[Saved data entries]
==========

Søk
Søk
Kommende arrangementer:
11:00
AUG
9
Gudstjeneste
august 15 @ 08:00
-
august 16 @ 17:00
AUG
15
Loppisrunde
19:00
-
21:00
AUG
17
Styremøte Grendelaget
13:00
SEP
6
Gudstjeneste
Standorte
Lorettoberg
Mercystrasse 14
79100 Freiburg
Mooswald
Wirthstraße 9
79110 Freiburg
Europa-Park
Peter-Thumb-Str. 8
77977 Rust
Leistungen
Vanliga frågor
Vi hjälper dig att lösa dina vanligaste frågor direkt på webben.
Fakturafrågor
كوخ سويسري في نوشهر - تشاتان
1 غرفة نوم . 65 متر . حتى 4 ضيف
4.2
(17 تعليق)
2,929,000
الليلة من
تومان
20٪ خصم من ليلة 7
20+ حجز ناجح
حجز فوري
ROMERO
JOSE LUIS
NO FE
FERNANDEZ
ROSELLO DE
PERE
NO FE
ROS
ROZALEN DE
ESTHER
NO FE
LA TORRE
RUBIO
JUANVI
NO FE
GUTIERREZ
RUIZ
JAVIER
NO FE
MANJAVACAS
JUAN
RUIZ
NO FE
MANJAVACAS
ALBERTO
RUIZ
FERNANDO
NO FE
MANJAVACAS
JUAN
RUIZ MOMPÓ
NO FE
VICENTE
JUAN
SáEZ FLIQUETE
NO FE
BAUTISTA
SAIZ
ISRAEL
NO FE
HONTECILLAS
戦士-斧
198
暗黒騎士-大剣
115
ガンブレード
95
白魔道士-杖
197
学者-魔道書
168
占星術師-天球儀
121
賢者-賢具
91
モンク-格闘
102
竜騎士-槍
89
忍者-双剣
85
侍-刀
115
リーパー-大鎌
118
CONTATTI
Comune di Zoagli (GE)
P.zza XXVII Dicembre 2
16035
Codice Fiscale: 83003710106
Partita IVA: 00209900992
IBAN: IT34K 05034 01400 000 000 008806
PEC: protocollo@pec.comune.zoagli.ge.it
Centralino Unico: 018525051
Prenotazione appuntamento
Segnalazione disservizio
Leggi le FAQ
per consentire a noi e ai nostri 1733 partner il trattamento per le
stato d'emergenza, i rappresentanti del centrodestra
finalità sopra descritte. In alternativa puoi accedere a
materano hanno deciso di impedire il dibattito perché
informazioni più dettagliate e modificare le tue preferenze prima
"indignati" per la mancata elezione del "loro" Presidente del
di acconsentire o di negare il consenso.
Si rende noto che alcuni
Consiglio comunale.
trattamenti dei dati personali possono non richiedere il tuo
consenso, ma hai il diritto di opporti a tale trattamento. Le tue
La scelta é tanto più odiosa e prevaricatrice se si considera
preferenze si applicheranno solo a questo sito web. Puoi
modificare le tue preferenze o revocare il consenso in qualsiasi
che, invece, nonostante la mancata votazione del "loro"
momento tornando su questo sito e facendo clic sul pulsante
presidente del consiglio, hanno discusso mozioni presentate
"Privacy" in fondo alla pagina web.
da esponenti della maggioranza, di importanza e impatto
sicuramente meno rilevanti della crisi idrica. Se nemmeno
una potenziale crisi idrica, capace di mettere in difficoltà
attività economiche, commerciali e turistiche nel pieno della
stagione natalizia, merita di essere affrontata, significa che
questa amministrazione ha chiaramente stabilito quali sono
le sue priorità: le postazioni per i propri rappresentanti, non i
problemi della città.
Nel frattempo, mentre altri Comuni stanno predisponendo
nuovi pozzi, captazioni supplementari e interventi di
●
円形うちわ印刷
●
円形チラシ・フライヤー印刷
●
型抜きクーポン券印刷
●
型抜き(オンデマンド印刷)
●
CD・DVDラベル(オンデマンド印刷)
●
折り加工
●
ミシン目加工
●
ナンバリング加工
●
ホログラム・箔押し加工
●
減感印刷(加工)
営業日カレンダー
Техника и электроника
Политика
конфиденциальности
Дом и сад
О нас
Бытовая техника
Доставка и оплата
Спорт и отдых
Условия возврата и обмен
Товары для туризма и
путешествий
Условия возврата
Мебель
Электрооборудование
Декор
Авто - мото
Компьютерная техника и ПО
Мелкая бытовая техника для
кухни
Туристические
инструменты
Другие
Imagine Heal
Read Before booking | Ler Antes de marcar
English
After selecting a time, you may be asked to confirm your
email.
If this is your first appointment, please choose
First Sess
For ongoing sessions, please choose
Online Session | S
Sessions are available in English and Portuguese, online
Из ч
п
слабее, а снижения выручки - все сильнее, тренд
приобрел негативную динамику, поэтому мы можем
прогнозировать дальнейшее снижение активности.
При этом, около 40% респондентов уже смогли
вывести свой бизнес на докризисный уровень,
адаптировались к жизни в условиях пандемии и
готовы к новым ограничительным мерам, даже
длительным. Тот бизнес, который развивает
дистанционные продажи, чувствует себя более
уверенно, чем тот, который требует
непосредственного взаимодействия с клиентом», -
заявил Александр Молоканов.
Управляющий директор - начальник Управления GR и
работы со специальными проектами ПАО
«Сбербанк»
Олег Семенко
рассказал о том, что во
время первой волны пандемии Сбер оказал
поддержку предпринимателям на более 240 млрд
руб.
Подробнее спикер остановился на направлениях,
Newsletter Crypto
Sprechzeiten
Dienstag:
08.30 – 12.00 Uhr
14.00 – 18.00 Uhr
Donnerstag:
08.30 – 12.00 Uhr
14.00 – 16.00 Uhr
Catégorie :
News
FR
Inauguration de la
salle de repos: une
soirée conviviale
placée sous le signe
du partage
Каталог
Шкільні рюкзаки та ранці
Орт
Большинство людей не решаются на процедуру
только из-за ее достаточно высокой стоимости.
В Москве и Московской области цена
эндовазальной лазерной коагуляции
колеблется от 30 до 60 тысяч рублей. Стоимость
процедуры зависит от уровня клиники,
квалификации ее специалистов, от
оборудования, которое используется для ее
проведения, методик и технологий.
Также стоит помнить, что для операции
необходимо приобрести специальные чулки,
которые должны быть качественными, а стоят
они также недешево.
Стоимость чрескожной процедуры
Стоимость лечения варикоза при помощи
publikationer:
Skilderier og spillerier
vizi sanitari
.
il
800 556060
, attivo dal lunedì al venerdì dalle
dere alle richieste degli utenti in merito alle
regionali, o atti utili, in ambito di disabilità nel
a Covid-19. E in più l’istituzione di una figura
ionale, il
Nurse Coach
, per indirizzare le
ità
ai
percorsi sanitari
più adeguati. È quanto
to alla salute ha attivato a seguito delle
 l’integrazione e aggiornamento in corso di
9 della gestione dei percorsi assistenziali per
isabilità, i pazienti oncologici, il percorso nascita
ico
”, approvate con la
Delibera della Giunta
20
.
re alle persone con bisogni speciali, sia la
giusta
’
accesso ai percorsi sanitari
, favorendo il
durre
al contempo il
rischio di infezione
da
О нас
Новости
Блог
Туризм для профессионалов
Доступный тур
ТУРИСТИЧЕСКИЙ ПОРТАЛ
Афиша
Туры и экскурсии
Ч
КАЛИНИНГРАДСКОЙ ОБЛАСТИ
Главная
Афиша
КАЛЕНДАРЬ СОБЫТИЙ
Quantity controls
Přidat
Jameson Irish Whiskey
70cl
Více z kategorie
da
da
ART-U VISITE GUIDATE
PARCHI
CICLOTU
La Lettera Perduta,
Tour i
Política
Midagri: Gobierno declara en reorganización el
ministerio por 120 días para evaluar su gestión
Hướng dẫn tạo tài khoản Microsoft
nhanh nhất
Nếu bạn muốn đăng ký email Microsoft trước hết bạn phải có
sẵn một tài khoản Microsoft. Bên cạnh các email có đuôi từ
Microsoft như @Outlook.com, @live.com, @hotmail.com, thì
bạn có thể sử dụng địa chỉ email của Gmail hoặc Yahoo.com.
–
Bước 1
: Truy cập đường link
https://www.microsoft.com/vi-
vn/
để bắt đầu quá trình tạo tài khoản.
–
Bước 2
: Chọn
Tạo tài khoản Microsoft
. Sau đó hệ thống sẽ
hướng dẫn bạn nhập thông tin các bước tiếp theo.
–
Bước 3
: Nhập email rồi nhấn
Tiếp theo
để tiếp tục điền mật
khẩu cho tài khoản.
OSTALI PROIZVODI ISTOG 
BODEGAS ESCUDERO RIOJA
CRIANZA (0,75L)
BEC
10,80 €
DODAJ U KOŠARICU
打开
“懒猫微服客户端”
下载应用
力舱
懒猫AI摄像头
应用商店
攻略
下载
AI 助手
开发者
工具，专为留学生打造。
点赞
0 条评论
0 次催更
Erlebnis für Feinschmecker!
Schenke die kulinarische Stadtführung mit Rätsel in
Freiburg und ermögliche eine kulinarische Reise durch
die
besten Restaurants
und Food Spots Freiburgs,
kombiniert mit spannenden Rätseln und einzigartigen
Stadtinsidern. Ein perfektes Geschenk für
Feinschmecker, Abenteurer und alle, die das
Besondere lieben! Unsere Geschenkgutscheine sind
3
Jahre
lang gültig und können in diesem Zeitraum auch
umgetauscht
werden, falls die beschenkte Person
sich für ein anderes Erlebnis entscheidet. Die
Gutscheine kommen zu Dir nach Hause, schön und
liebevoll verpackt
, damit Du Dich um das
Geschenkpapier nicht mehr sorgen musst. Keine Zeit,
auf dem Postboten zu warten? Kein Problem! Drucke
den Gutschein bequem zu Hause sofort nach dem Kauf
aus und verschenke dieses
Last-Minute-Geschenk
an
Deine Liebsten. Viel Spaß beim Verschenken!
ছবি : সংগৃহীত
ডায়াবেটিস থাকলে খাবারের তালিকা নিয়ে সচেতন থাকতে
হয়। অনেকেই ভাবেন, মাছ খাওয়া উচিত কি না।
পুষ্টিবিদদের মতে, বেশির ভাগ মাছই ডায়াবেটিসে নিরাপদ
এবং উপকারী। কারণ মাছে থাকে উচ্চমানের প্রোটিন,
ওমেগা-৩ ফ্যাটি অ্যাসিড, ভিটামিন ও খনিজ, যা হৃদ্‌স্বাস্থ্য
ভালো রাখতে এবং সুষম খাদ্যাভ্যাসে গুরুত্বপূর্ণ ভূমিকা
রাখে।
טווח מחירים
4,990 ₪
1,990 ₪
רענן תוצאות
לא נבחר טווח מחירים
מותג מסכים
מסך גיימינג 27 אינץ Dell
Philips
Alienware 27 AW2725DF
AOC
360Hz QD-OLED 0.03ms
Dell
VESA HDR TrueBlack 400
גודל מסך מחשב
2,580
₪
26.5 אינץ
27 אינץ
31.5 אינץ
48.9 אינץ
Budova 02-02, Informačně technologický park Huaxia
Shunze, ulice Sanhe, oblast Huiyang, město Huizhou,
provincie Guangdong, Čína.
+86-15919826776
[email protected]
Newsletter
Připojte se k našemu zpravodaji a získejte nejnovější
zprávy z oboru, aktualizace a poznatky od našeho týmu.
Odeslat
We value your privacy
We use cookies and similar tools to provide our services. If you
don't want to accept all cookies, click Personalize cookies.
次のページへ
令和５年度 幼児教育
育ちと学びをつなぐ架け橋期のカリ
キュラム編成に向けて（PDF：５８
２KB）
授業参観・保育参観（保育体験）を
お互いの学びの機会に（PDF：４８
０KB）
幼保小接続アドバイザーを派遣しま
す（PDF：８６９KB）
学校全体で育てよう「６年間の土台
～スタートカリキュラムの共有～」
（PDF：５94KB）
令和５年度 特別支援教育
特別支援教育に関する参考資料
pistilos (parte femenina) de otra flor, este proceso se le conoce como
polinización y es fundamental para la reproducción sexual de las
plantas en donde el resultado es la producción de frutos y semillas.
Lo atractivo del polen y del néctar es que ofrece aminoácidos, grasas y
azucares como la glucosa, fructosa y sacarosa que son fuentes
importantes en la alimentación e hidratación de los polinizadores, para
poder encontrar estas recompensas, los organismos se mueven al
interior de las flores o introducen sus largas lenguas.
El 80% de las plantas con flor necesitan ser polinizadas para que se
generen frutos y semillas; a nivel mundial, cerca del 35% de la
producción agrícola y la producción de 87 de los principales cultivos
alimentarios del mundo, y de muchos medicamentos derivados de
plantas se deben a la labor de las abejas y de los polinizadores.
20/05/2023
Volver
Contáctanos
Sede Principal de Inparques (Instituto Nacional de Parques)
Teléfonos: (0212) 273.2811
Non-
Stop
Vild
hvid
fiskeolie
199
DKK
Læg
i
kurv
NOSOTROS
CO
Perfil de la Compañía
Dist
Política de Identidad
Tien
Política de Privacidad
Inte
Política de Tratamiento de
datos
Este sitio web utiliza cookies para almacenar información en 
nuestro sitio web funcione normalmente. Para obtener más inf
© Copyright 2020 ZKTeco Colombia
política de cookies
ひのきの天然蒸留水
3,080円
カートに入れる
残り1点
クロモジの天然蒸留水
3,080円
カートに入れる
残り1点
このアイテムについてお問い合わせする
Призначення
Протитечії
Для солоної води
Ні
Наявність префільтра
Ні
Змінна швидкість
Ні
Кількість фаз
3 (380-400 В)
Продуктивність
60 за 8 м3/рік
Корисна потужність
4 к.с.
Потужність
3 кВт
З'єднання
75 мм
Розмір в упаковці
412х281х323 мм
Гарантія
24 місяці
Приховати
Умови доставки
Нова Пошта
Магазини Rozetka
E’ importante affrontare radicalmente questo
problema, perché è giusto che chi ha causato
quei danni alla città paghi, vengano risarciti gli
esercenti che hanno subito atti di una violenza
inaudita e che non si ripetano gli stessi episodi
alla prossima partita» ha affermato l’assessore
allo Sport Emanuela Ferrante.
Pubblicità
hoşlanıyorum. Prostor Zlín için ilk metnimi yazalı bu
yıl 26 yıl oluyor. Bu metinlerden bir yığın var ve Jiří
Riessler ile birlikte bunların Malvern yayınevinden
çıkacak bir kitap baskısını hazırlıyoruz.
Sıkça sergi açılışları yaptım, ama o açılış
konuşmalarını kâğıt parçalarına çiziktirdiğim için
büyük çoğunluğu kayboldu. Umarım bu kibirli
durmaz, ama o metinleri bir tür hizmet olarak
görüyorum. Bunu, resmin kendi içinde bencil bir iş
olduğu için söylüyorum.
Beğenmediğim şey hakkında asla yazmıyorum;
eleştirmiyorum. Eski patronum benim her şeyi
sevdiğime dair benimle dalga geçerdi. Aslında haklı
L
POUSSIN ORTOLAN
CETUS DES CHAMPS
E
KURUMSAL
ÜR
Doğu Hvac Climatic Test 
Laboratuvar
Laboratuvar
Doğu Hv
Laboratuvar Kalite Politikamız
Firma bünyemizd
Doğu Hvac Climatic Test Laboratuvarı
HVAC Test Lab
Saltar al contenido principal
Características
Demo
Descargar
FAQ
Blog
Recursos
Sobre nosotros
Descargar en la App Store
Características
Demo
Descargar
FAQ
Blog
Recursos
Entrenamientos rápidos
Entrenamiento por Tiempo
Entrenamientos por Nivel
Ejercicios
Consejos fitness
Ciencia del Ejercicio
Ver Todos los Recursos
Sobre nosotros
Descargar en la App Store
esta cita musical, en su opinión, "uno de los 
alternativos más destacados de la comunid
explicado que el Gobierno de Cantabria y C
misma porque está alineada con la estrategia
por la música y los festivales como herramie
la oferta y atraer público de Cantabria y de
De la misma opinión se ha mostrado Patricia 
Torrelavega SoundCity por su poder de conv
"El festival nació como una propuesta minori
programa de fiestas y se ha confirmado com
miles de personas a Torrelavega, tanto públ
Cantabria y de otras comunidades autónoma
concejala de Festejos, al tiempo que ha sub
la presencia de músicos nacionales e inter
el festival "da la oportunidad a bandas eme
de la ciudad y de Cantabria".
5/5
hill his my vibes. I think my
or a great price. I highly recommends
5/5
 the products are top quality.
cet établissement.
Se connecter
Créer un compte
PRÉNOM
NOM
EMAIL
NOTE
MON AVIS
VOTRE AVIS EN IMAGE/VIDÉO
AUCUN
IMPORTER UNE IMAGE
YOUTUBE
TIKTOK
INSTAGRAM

==========

* **Required action**
Work out how many lines of the data hold the string "sanitari". State only that number.

* **Answer section**
3